En la esquina con la calle Ferreira se detuvo la pareja. Se abrazaron y se besaron con lapsos en los que Robert, posando sus manos sobre los cabellos crespos de la chica, le decía algo con vehemencia. Tras diez o quince minutos, se adentraron por la calle Ferreira hasta el portal 25. Volvieron los mimos en el portal y la charla del chico; ella se aferraba al pecho de él y le susurraba en la oreja. Al final se despidieron. Leo desapareció tras la puerta de aluminio de un edificio de fachada tosca y angosta y Robert, después de enchufar sus auriculares al teléfono móvil, desapareció al extremo de la calle.
Me tomé un tiempo para cerciorarme del todo de que Leo vivía allí. Pensé que, acaso, fuese la casa de algún conocido o familiar y que la chica saliese rumbo a su autentico domicilio. Me aposté en la esquina de la calle y vigilé la salida del portal 25 sin perder ripio.

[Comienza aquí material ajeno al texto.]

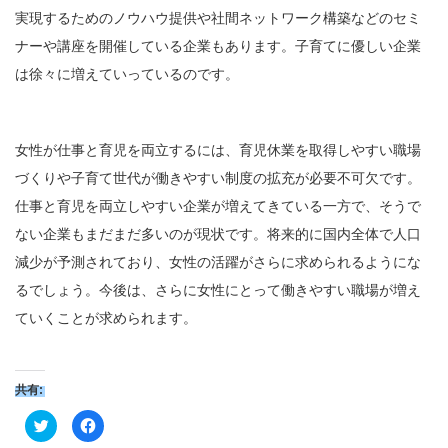
実現するためのノウハウ提供や社間ネットワーク構築などのセミ
ナーや講座を開催している企業もあります。子育てに優しい企業
は徐々に増えていっているのです。
女性が仕事と育児を両立するには、育児休業を取得しやすい職場
づくりや子育て世代が働きやすい制度の拡充が必要不可欠です。
仕事と育児を両立しやすい企業が増えてきている一方で、そうで
ない企業もまだまだ多いのが現状です。将来的に国内全体で人口
減少が予測されており、女性の活躍がさらに求められるようにな
るでしょう。今後は、さらに女性にとって働きやすい職場が増え
ていくことが求められます。
共有:
ク
Facebook
リ
で
ッ
共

Iniciado mi camino hacia la estación de metro de Oporto, esperando aprovechar la tarde en la redacción con el trabajo atrasado y tranquilizar al redactor jefe, y mientras contemplaba cómo unos adolescentes apedreaban el quiosco de un vendedor de la ONCE, me sonó el teléfono. La pantalla me decía que la llamada era de Baldomero.
- Sí......... ¿Cómo dice? Pero...... Pero...... Si estábamos juntos hace como una hora. ¡Joder, joder!........ Voy para allá, Baldomero. Le llamo cuando llegue a la puerta de urgencias.